Problem description
Once you find the line containing "воспаление у некоторых людей. Эти овощи также" in the data below, copy it and each following line exactly, up to and including the line containing "протяжении длительного време", and nothing else.

(Extracted data)

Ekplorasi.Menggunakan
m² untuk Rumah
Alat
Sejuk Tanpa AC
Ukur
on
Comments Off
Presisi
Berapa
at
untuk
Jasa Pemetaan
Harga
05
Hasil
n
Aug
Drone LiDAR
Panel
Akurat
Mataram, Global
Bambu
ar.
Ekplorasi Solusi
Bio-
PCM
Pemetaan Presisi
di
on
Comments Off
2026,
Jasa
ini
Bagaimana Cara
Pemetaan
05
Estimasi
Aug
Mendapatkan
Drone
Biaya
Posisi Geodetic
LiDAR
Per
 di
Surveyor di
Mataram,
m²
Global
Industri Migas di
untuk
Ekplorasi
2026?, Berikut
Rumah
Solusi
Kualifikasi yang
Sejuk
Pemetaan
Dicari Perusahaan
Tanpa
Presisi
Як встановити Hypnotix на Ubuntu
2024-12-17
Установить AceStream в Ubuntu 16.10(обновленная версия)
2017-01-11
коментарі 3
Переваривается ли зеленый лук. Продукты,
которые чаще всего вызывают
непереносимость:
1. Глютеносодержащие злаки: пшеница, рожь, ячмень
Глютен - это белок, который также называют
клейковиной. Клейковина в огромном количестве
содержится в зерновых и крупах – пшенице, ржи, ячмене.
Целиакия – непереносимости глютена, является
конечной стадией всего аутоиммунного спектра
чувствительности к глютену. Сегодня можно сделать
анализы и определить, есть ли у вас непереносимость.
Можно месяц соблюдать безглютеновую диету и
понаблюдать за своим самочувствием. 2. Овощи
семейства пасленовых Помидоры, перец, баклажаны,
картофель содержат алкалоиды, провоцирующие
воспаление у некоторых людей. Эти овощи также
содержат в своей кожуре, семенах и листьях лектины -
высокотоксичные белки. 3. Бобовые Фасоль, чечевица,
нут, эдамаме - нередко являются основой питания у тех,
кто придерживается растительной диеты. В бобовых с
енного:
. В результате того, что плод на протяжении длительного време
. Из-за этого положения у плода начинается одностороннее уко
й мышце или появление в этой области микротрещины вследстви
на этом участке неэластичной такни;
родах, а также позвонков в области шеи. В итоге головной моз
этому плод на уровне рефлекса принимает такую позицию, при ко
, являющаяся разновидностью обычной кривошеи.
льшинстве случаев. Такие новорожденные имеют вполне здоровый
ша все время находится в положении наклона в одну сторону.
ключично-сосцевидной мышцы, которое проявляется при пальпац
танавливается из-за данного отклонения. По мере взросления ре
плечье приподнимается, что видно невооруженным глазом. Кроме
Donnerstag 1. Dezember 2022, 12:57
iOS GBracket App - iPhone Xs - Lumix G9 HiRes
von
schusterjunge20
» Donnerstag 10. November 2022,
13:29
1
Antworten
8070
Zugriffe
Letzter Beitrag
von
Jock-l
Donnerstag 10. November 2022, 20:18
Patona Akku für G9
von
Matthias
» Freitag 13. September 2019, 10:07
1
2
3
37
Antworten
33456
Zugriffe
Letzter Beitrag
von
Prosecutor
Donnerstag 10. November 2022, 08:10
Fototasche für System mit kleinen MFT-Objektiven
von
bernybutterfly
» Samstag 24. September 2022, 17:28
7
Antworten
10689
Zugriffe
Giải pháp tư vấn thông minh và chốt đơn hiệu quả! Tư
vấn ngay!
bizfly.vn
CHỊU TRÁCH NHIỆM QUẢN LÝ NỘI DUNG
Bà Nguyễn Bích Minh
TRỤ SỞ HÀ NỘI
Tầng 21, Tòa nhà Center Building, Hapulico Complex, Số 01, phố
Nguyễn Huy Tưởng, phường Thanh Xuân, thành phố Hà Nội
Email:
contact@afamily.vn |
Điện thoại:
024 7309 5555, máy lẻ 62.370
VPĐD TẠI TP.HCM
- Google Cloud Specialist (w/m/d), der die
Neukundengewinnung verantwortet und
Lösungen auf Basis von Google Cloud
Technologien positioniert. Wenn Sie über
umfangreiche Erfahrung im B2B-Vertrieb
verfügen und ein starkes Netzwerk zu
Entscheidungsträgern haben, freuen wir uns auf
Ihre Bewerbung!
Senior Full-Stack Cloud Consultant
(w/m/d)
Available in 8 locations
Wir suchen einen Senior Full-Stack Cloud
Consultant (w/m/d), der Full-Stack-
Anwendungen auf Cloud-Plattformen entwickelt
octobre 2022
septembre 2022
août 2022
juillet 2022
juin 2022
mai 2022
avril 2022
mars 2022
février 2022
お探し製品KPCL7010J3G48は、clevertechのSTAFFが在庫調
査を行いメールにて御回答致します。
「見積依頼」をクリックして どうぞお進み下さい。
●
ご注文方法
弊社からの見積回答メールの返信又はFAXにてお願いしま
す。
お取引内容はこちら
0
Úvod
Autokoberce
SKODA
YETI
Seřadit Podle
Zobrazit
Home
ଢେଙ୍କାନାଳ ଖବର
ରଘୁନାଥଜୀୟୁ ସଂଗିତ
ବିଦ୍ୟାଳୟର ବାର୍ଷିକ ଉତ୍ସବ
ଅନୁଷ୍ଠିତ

(End Extracted data)
(Extracted data)

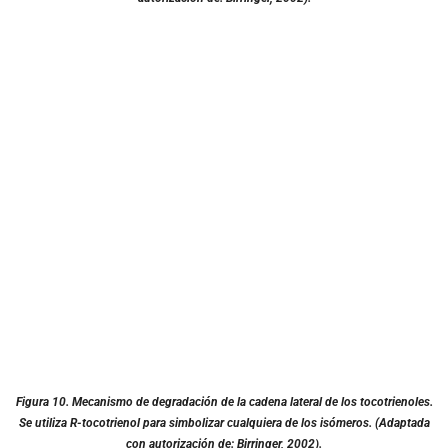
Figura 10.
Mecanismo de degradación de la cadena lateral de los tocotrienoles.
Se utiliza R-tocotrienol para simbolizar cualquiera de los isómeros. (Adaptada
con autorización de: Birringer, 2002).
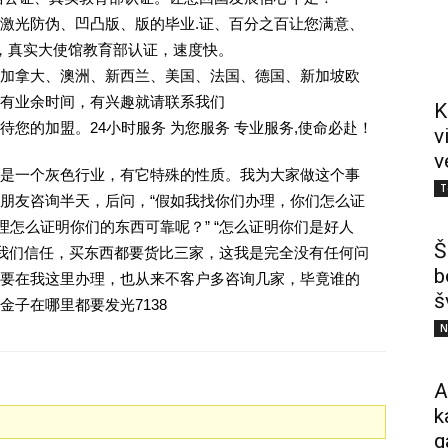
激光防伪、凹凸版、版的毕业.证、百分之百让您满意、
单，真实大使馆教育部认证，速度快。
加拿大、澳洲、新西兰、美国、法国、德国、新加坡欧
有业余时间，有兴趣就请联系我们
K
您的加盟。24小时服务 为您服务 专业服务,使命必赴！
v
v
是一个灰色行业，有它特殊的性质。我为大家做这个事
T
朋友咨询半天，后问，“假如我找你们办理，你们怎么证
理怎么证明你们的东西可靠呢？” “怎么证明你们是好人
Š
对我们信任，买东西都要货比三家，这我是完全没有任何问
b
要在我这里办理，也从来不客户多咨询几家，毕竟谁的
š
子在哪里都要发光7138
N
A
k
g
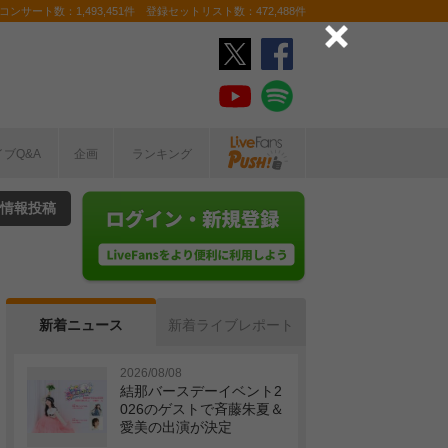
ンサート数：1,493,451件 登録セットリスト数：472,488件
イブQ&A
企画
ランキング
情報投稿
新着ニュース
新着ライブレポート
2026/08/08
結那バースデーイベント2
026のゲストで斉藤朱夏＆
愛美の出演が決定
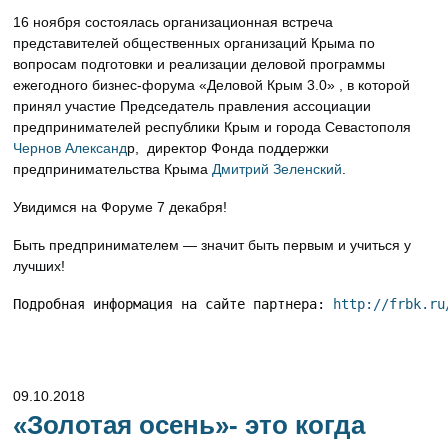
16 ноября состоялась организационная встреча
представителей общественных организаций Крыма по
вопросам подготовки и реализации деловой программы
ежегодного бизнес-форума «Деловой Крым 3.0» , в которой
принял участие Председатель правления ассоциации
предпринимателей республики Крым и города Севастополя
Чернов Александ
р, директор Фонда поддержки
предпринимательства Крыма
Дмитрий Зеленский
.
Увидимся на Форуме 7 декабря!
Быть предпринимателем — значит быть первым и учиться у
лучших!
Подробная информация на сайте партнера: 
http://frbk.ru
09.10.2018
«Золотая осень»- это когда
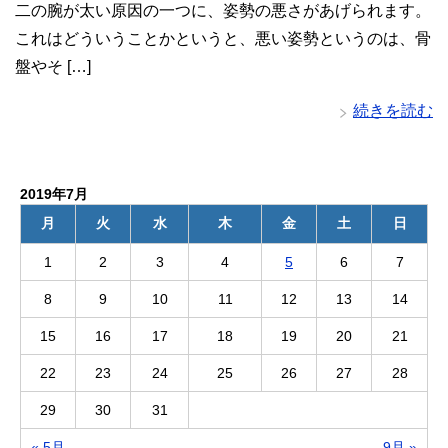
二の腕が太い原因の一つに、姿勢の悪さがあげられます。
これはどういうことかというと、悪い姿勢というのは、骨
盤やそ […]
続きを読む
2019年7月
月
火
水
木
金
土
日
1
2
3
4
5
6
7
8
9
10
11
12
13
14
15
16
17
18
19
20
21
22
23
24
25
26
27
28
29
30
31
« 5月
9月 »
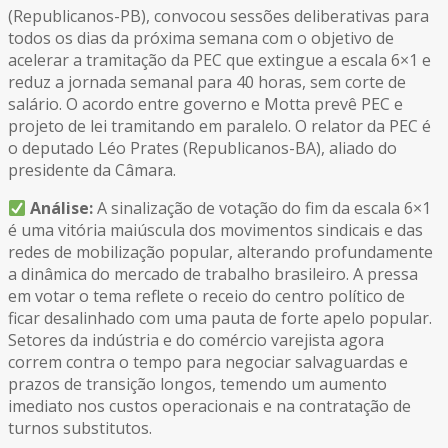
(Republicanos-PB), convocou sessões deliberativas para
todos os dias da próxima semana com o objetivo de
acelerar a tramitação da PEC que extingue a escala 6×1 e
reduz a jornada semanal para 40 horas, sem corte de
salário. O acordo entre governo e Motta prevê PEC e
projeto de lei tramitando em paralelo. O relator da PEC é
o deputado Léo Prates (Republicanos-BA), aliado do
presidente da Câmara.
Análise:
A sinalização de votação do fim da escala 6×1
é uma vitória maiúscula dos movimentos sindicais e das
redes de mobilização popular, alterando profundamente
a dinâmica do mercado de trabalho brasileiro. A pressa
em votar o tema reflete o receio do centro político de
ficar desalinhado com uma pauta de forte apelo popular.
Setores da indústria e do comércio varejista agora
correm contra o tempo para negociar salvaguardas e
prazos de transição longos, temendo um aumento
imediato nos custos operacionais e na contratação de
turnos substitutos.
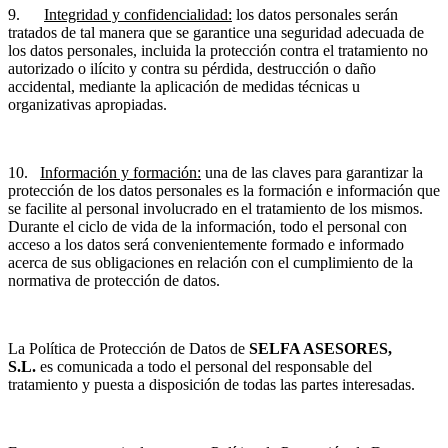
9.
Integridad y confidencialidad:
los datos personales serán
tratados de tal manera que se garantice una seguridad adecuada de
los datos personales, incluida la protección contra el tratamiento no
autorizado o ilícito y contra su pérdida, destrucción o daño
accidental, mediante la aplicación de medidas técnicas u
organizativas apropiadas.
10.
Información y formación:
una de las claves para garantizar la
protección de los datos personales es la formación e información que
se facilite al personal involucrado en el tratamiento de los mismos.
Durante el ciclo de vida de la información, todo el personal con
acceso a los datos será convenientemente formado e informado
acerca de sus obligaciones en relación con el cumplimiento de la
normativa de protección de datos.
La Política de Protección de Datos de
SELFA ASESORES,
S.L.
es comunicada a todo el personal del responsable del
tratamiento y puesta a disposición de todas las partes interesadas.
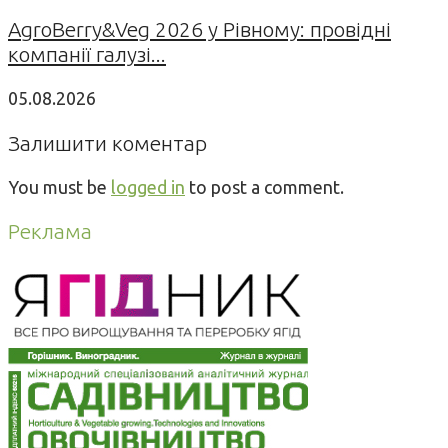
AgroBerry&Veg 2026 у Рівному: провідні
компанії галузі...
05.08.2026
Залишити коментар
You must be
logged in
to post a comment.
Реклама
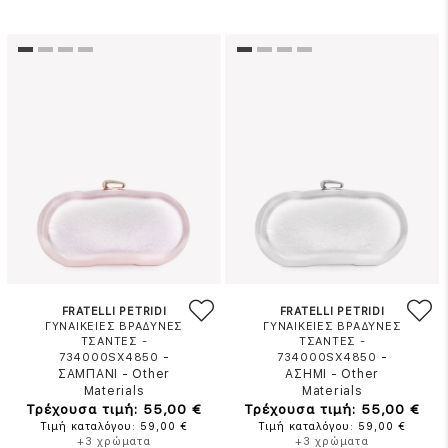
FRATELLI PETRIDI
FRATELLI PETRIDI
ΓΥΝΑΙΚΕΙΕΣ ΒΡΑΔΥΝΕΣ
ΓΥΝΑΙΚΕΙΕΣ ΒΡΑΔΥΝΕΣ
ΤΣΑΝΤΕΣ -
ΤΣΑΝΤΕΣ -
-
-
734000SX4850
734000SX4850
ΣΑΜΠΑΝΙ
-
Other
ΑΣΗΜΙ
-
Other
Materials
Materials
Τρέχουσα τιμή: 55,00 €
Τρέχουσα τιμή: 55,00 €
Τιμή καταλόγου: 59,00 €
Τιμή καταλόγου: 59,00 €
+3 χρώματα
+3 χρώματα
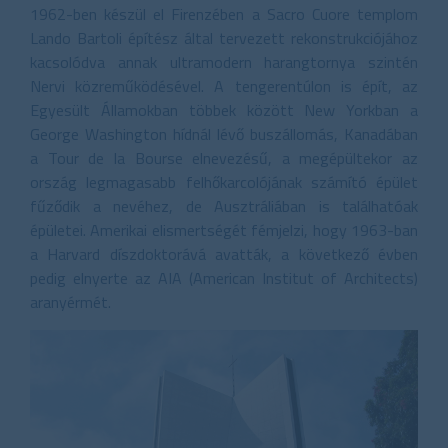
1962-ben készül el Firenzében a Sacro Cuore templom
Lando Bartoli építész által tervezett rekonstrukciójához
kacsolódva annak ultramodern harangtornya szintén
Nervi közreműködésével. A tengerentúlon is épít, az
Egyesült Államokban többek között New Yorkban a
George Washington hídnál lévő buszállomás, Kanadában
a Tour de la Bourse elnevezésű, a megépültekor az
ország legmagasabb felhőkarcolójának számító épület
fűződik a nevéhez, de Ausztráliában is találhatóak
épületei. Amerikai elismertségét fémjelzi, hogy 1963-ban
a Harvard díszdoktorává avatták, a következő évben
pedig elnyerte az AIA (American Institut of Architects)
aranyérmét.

(End Extracted data)
(Extracted data)

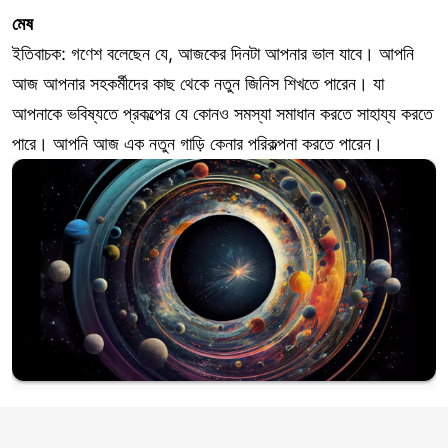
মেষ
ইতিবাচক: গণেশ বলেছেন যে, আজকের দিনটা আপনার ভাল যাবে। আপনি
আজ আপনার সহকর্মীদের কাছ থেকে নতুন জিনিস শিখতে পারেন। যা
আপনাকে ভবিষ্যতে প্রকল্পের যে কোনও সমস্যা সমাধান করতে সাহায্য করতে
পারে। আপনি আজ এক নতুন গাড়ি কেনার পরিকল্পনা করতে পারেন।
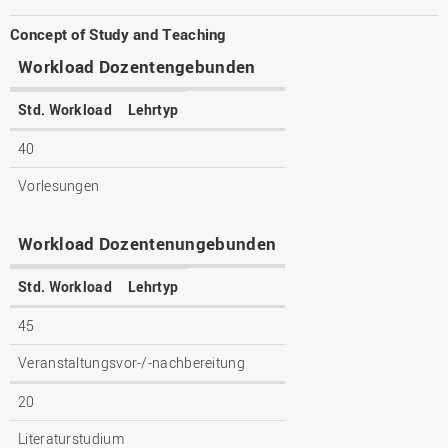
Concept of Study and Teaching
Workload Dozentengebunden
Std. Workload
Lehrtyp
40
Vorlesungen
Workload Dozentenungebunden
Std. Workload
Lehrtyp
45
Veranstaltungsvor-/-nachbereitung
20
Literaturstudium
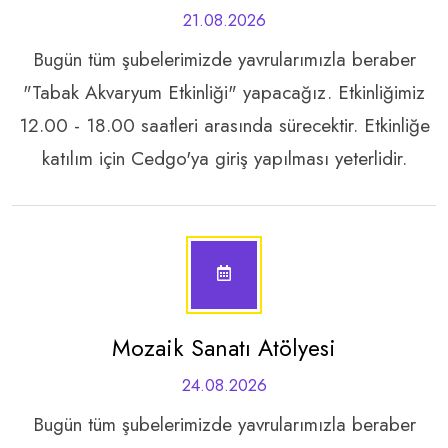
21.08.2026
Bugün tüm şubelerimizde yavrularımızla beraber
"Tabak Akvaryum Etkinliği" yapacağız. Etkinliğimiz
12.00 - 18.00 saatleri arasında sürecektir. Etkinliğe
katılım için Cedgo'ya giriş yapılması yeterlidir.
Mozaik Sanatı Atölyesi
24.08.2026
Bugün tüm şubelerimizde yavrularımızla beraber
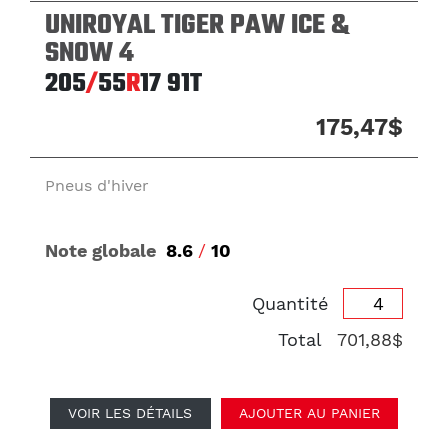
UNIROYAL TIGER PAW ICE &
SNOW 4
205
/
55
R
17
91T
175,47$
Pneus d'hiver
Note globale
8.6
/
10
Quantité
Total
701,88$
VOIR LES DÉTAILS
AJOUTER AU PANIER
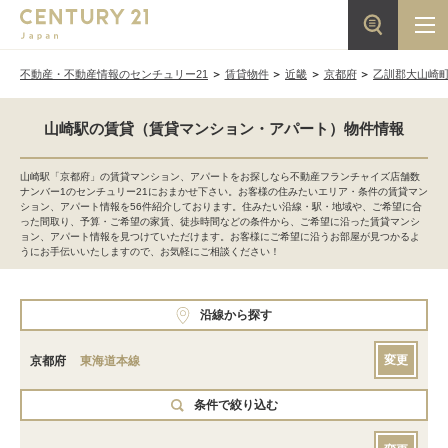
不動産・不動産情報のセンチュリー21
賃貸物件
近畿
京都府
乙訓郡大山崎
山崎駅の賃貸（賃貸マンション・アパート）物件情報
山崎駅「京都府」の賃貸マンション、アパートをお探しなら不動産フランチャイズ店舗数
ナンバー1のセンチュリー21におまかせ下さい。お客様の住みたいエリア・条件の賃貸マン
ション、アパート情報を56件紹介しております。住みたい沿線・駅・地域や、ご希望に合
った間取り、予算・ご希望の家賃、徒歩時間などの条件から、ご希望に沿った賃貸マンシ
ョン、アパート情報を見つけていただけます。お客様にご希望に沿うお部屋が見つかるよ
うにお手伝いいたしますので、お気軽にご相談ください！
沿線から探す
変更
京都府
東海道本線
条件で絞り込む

(End Extracted data)

The completed task
воспаление у некоторых людей. Эти овощи также
содержат в своей кожуре, семенах и листьях лектины -
высокотоксичные белки. 3. Бобовые Фасоль, чечевица,
нут, эдамаме - нередко являются основой питания у тех,
кто придерживается растительной диеты. В бобовых с
енного:
. В результате того, что плод на протяжении длительного време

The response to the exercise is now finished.